> [Try it] Retype the records below exactly. Leave nothing out.

> [Source records]
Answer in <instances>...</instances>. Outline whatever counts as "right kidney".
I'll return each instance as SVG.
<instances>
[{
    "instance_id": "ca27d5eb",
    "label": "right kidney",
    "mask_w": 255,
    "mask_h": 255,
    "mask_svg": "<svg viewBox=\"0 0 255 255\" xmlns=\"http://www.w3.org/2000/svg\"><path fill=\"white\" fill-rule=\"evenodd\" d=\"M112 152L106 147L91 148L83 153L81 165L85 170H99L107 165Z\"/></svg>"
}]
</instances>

> [Written response]
Answer in <instances>...</instances>. Outline whatever counts as "right kidney".
I'll return each instance as SVG.
<instances>
[{
    "instance_id": "ca27d5eb",
    "label": "right kidney",
    "mask_w": 255,
    "mask_h": 255,
    "mask_svg": "<svg viewBox=\"0 0 255 255\" xmlns=\"http://www.w3.org/2000/svg\"><path fill=\"white\" fill-rule=\"evenodd\" d=\"M112 152L106 147L91 148L83 153L81 165L85 170H99L107 165Z\"/></svg>"
}]
</instances>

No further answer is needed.